Excerpts from a dataset
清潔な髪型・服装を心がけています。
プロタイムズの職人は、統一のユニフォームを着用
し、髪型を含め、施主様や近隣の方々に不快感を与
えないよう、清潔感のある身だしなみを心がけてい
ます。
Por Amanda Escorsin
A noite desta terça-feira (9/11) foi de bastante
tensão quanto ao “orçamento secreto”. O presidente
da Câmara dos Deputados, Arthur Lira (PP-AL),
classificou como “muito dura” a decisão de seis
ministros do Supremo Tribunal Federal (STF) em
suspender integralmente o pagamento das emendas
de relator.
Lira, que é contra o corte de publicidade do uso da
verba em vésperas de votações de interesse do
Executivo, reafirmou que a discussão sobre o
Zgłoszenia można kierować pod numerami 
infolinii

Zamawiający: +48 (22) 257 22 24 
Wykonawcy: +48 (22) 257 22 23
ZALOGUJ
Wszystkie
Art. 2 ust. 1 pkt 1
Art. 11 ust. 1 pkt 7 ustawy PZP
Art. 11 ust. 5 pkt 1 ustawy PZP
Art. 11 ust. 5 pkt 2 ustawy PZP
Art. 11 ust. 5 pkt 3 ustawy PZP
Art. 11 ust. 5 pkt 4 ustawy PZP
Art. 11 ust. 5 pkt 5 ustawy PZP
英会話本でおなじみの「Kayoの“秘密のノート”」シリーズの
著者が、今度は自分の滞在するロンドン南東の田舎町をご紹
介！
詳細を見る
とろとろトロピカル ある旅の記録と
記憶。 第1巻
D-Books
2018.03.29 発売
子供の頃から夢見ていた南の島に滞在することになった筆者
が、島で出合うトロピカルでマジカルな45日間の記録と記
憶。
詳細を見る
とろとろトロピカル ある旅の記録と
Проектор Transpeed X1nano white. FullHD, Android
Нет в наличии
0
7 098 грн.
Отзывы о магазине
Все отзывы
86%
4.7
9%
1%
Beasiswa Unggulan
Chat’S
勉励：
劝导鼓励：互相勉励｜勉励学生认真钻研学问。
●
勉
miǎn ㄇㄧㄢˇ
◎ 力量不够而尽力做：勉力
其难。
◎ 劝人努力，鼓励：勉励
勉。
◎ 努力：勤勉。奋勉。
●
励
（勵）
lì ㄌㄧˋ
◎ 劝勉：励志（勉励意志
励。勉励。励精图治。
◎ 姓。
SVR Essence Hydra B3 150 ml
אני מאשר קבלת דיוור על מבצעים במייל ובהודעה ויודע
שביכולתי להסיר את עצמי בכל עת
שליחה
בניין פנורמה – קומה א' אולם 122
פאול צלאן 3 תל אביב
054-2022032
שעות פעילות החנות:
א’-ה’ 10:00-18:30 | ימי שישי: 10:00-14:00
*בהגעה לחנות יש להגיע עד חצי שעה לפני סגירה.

---

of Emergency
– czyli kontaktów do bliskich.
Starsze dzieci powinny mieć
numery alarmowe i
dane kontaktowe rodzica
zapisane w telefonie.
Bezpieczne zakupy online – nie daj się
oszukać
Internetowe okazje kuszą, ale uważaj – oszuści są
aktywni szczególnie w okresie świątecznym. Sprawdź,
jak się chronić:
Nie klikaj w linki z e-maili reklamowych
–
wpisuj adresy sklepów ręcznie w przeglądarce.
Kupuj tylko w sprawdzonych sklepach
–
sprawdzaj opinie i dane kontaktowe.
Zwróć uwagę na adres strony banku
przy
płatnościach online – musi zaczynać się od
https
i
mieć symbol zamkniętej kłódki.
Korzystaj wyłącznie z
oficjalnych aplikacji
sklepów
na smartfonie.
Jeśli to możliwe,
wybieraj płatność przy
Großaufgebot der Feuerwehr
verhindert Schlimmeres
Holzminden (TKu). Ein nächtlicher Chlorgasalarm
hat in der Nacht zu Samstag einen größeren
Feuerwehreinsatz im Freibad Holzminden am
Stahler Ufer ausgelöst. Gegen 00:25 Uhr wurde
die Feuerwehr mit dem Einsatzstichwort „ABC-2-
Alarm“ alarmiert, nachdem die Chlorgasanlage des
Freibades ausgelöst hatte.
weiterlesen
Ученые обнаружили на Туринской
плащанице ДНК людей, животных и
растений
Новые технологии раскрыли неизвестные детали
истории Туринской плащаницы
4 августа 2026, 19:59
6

Directions
Show all lines in the entries above where the string "kontaktowe" appears.

Answer to the exercise
dane kontaktowe rodzica
sprawdzaj opinie i dane kontaktowe.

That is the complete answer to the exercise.